The noble Lord makes a very strong point. The stock transfer mechanism has been available to local authorities of all political persuasions as a means of improving the quality of the stock for, and therefore the well-being of, their tenants. It has been a very powerful model for improvement. Indeed, there are plenty of examples of transfers. They are not always appropriate but, where they have gone well, they have resulted in significantly improved stock. The question here is: why would a local authority continue to progress such a transfer when it would carry on paying a substantial levy with no means of financing it? Therefore, the noble Lord makes a very good point.
Local authorities are now in quite challenging circumstances in relation to managing their stock.

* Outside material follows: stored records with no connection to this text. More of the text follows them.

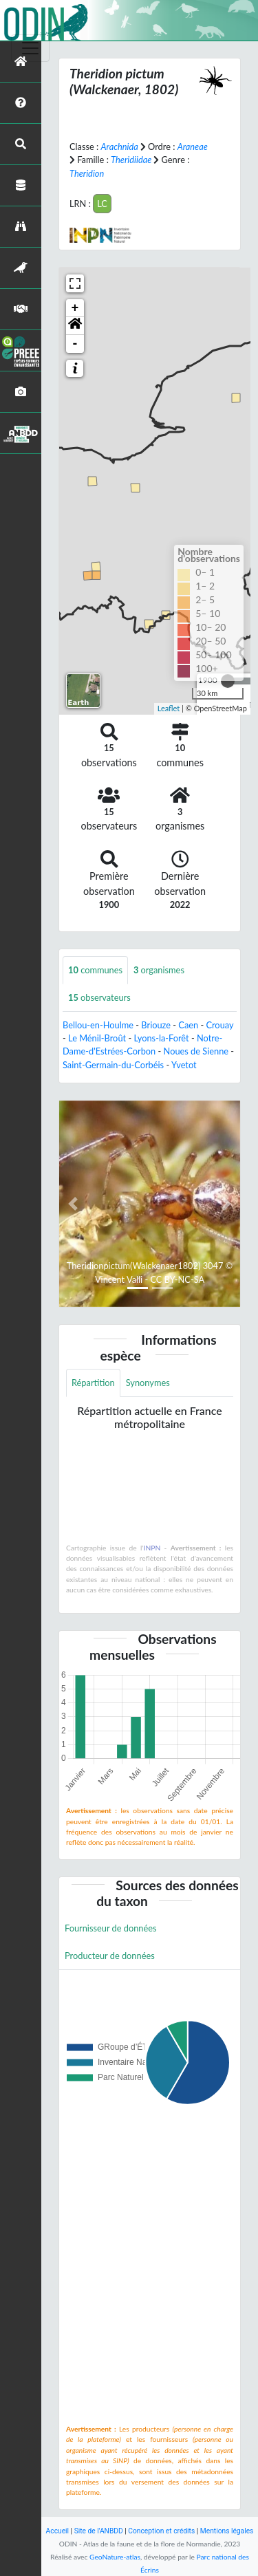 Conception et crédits (161, 2530)
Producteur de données (110, 1955)
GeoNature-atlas (114, 2557)
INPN (152, 1548)
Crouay (219, 1024)
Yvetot (184, 1064)
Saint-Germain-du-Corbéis (113, 1064)
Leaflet (169, 708)
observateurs (99, 997)
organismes (158, 969)
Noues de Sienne (196, 1051)
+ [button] (75, 308)
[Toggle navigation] (30, 48)
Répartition (93, 1382)
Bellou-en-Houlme (98, 1024)
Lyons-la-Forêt (161, 1037)
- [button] (75, 344)
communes (95, 969)
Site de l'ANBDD (98, 2530)
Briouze (156, 1024)
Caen (188, 1024)
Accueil (57, 2530)
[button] (75, 326)
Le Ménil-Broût (97, 1037)
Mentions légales (227, 2530)
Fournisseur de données (111, 1928)
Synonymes (148, 1382) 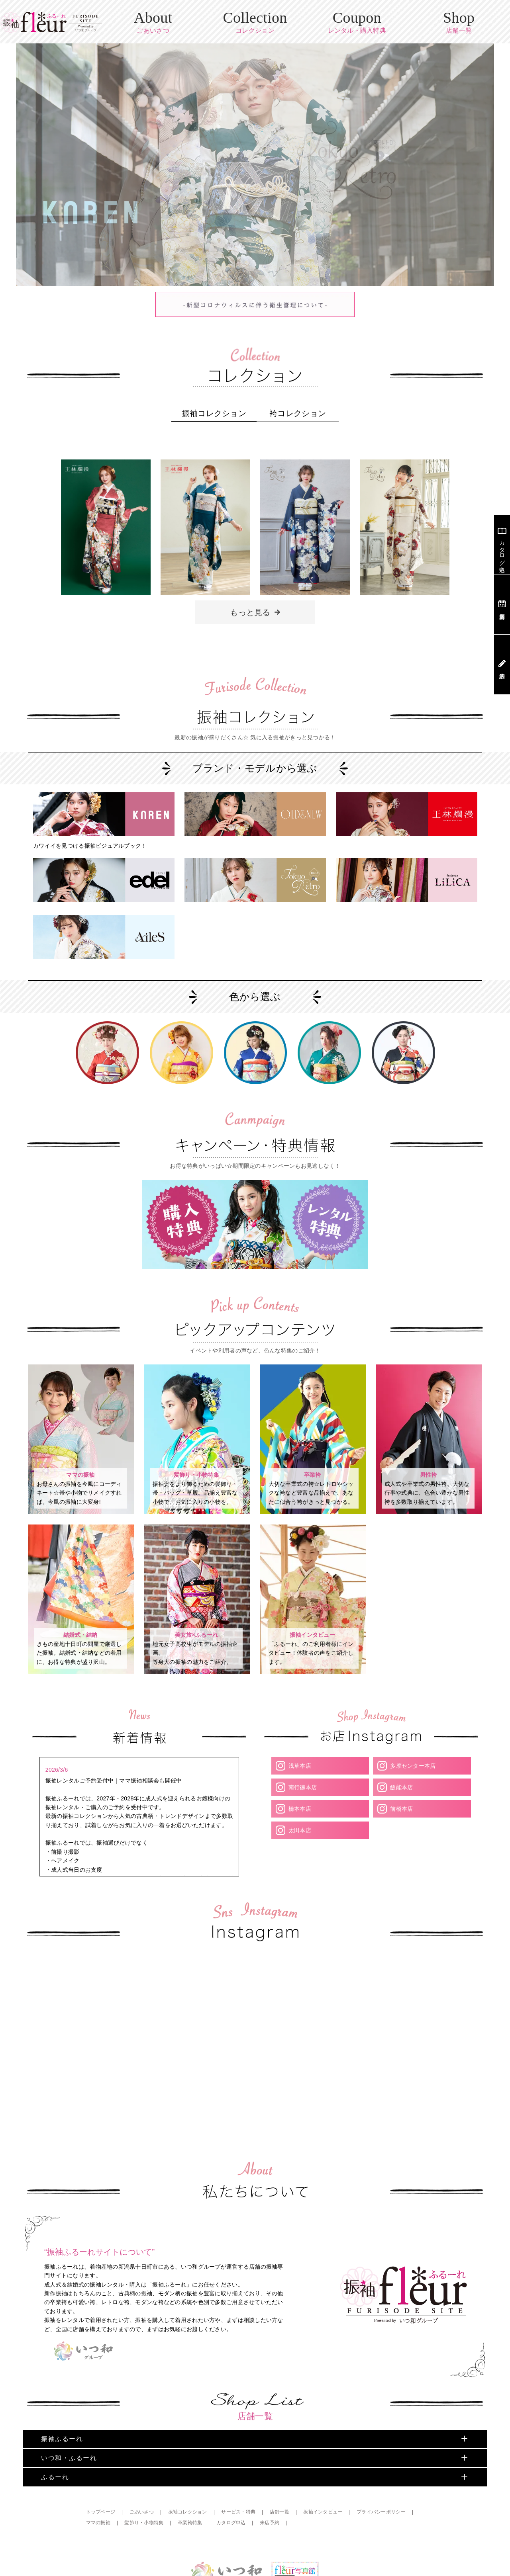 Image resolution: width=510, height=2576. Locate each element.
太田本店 (299, 1778)
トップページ (101, 2440)
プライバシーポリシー (382, 2440)
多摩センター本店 (412, 1713)
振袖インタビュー (323, 2440)
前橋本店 (401, 1756)
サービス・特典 (239, 2440)
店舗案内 (502, 605)
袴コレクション (297, 406)
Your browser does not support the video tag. (81, 1927)
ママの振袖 (98, 2451)
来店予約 (270, 2451)
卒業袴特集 (190, 2451)
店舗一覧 (280, 2440)
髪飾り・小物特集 (144, 2451)
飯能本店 (401, 1735)
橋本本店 (299, 1756)
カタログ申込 (232, 2451)
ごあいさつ (141, 2440)
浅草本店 (299, 1713)
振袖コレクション (214, 406)
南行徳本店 (302, 1735) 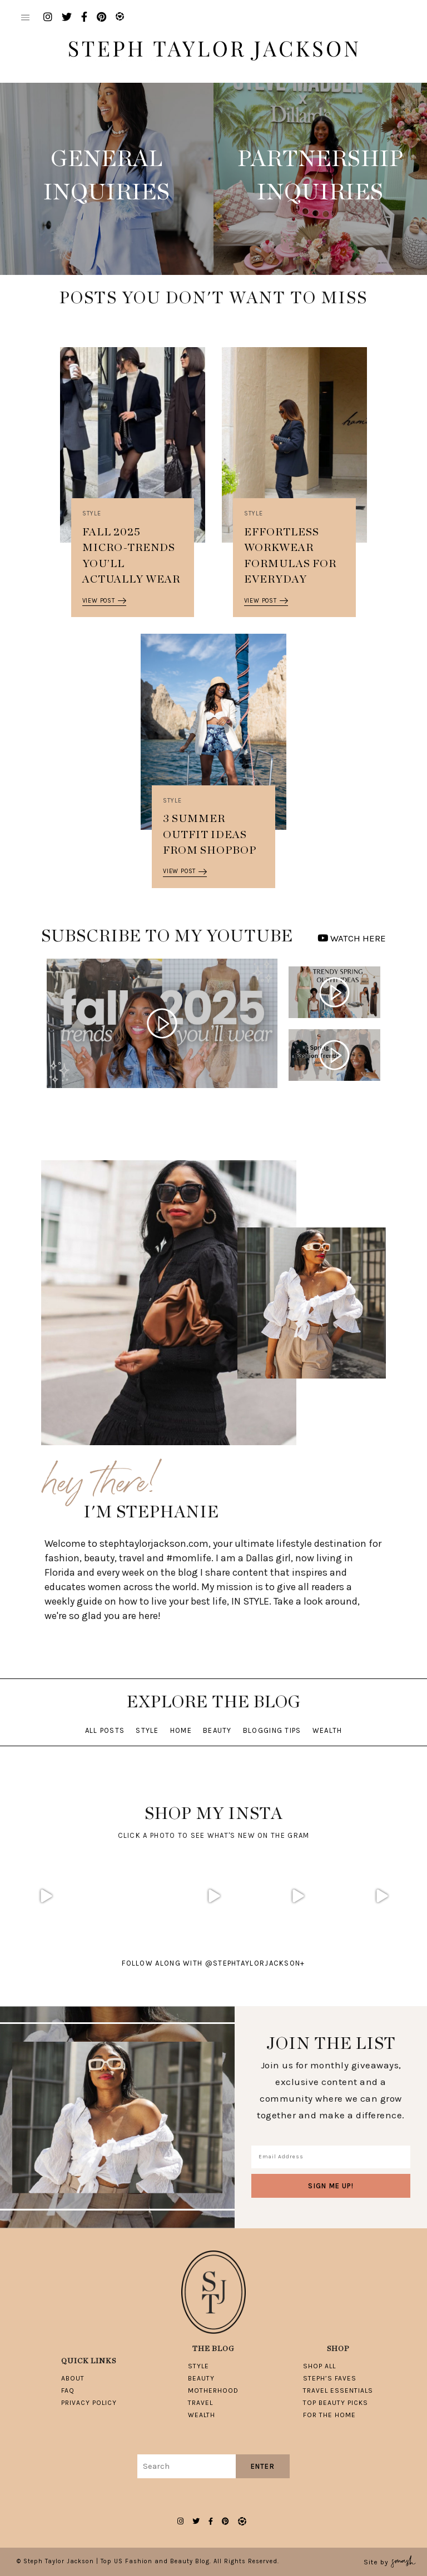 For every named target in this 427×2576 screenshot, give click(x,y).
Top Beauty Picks (335, 2403)
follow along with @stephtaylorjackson (213, 1963)
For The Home (329, 2415)
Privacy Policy (89, 2403)
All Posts (105, 1730)
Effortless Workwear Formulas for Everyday (290, 556)
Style (91, 513)
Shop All (319, 2366)
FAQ (68, 2390)
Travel (200, 2403)
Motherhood (213, 2390)
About (73, 2378)
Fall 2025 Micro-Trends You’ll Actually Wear (131, 556)
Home (181, 1730)
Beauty (217, 1730)
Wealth (327, 1730)
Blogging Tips (272, 1730)
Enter (263, 2466)
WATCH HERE (351, 938)
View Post (104, 601)
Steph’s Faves (329, 2378)
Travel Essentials (338, 2390)
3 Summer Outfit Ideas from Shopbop (209, 835) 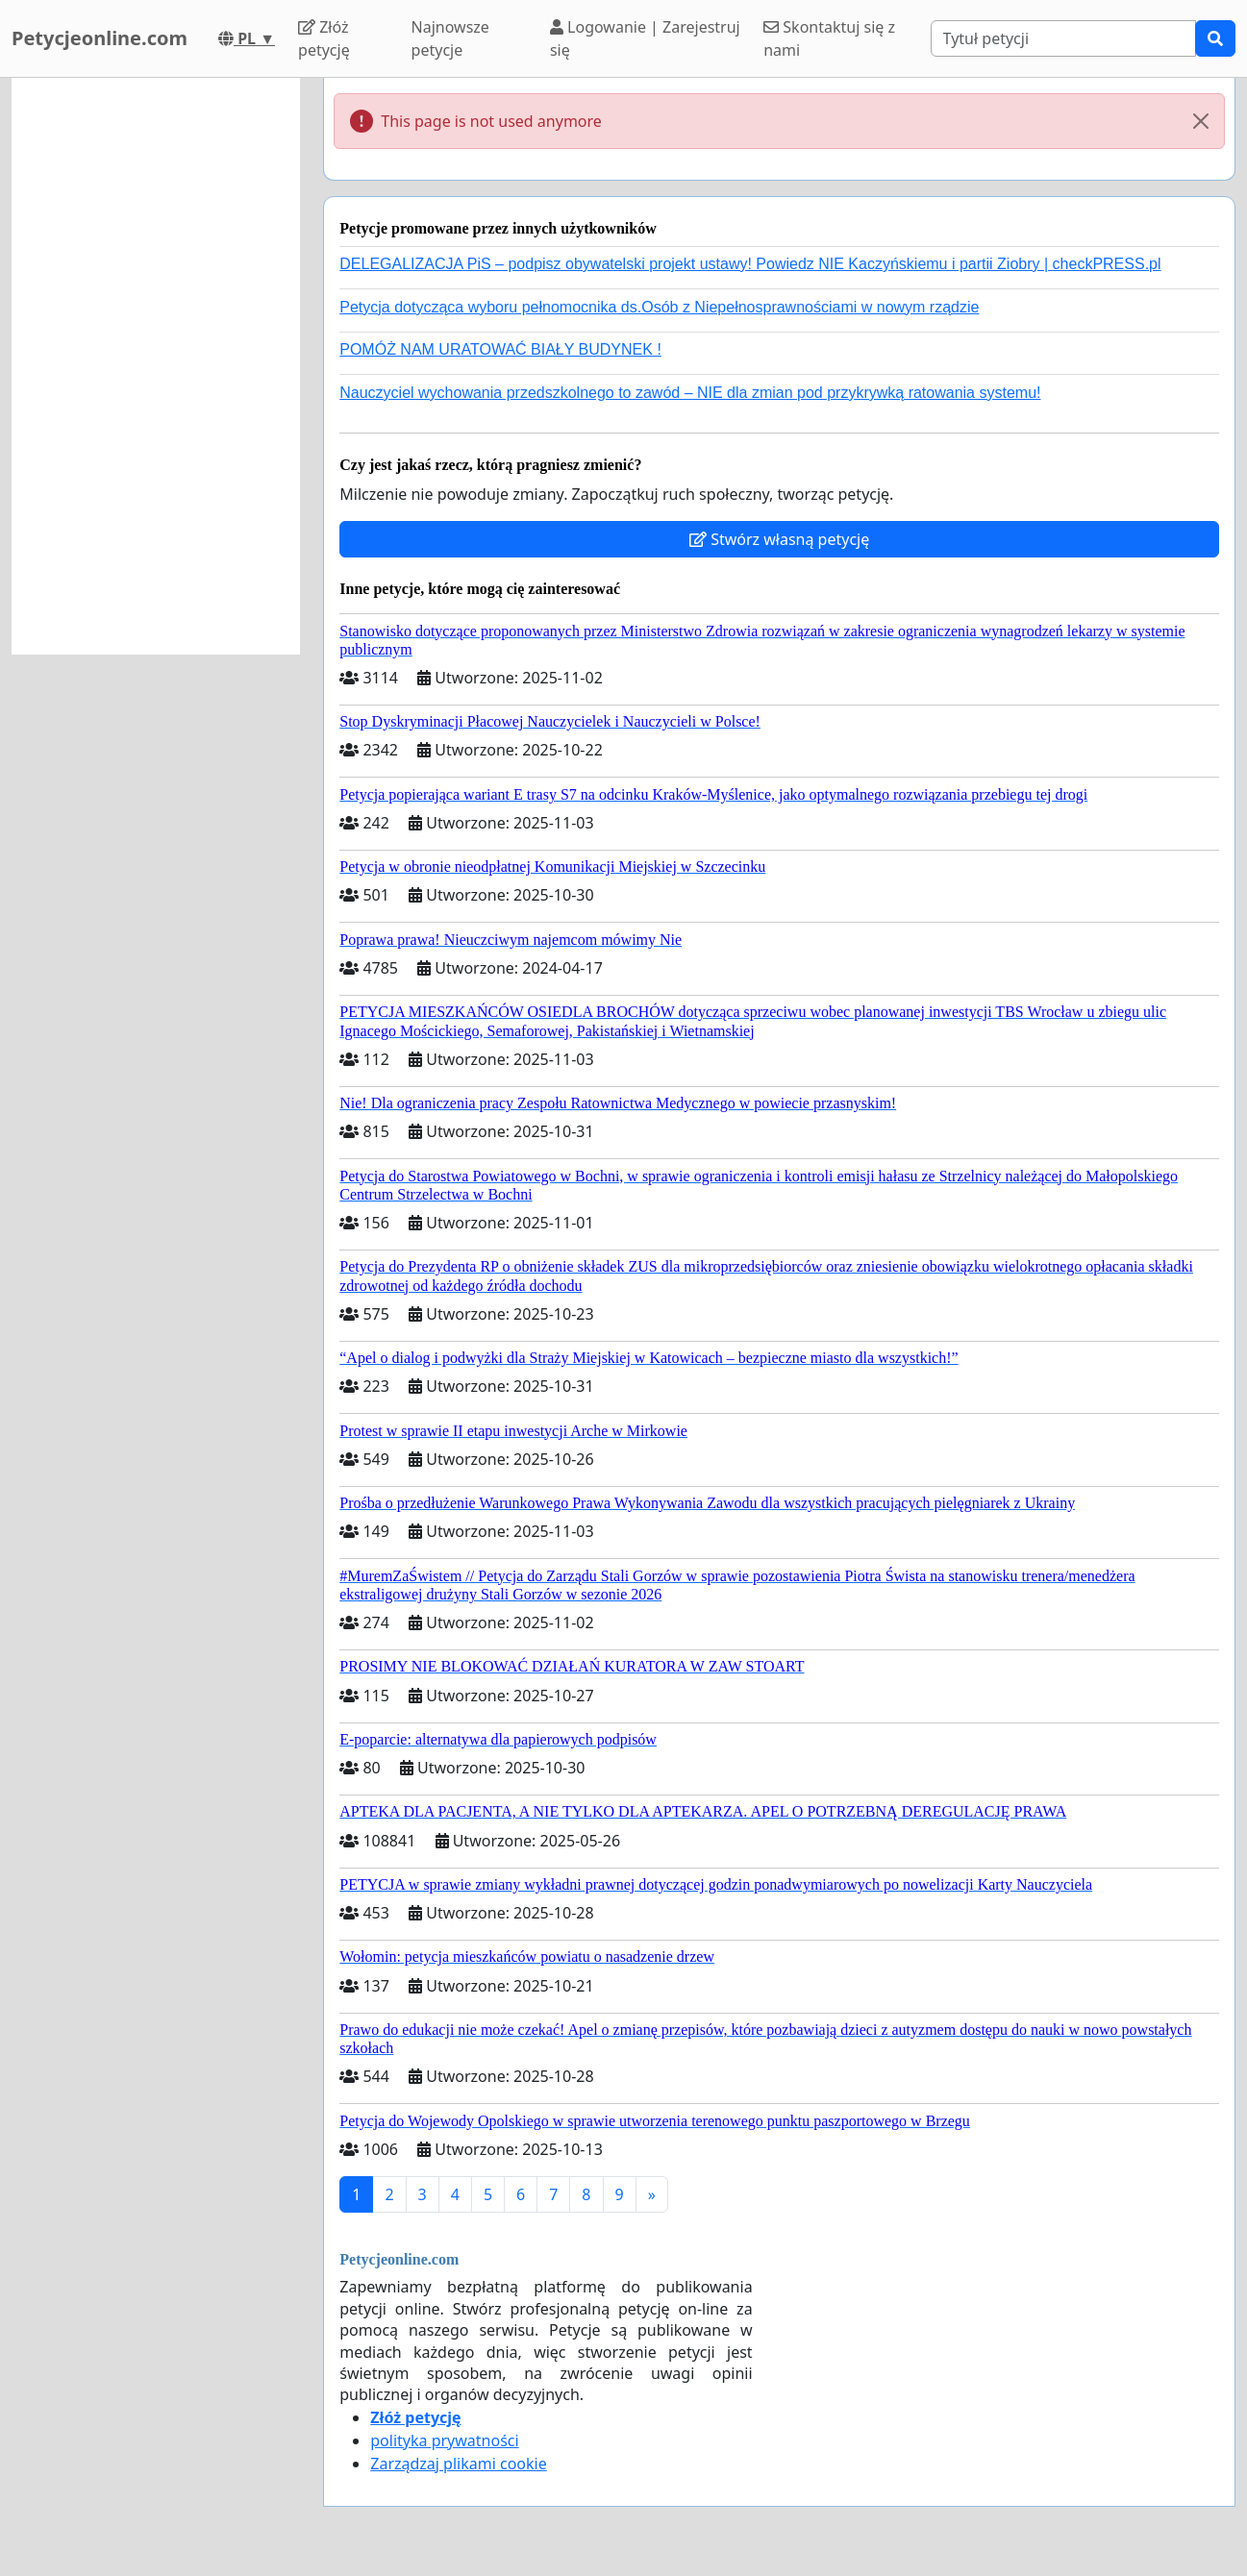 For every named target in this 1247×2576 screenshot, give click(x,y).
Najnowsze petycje (450, 38)
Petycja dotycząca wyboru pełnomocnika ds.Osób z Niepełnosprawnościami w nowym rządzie (659, 307)
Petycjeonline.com (99, 38)
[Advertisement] (156, 366)
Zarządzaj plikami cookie (458, 2463)
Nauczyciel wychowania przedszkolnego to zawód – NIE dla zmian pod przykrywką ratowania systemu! (689, 392)
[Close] (1201, 121)
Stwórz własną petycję (779, 539)
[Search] (1063, 38)
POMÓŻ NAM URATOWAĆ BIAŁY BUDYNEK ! (500, 349)
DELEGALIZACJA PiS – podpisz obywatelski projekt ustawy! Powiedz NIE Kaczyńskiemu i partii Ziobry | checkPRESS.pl (749, 264)
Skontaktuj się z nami (829, 38)
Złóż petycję (324, 38)
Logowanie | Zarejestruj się (645, 38)
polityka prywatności (444, 2440) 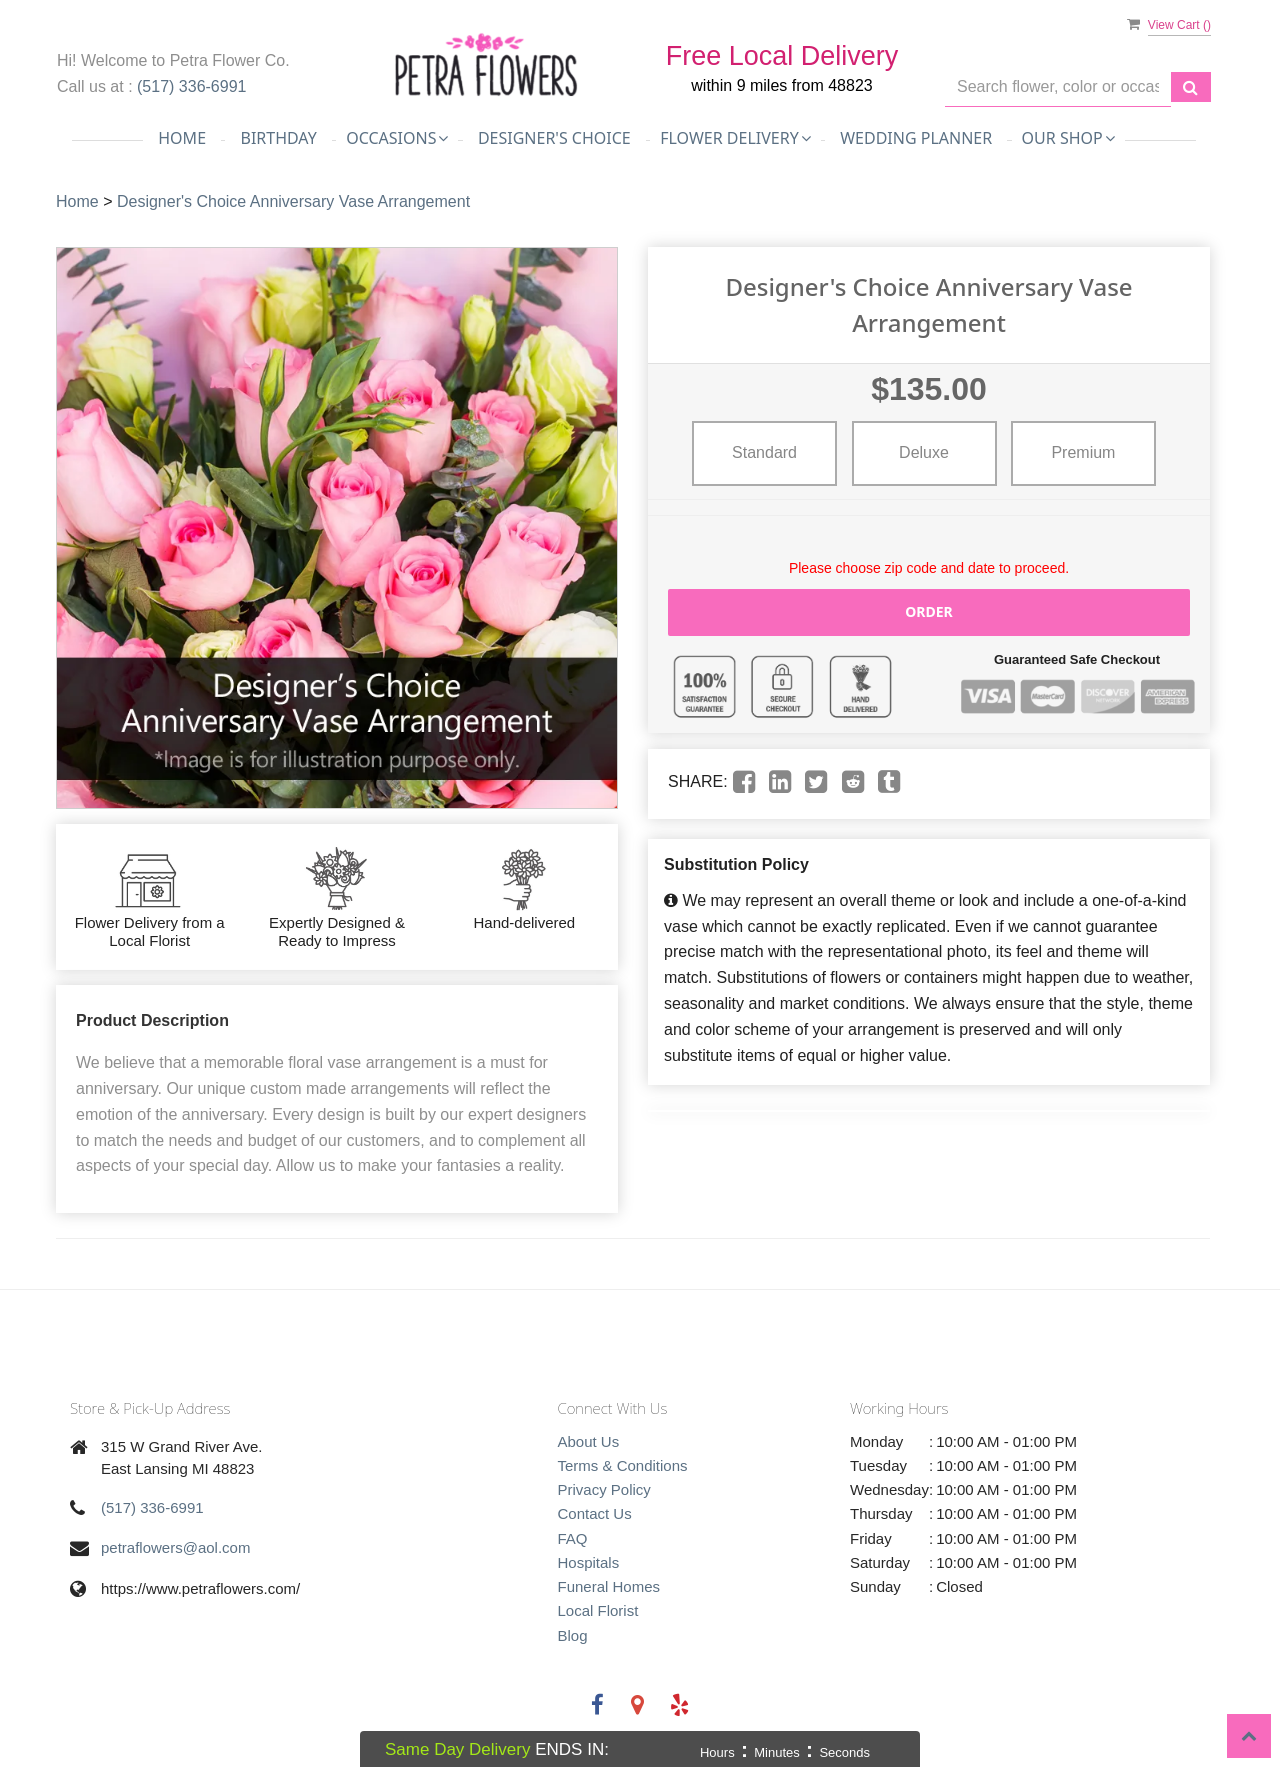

A number of smaller authorities are asking whether they can sustain the management of their stock, given such things as the rent reductions and the impact those have on the viability of their stock. I know this for certain because I have been in conversation with a number of them. For some local authorities, the logical answer is to deliver a stock transfer. So, not only does it prevent the opportunity of transfer because of the positive benefit to a local authority; it also inhibits the transfer where local authorities have very significant issues that they need to address and that can only really readily be dealt with through a transfer process.
I should emphasise that I am not suggesting local authorities should or must transfer their stock—that must be their decision. What I am saying is that it is a perverse position that those authorities that choose to do that in a year’s time will be subject to a levy that those who chose to do it a year ago will not. I cannot believe that it is fair or reasonable for that to stay in the Bill. Therefore, I move that it be taken out.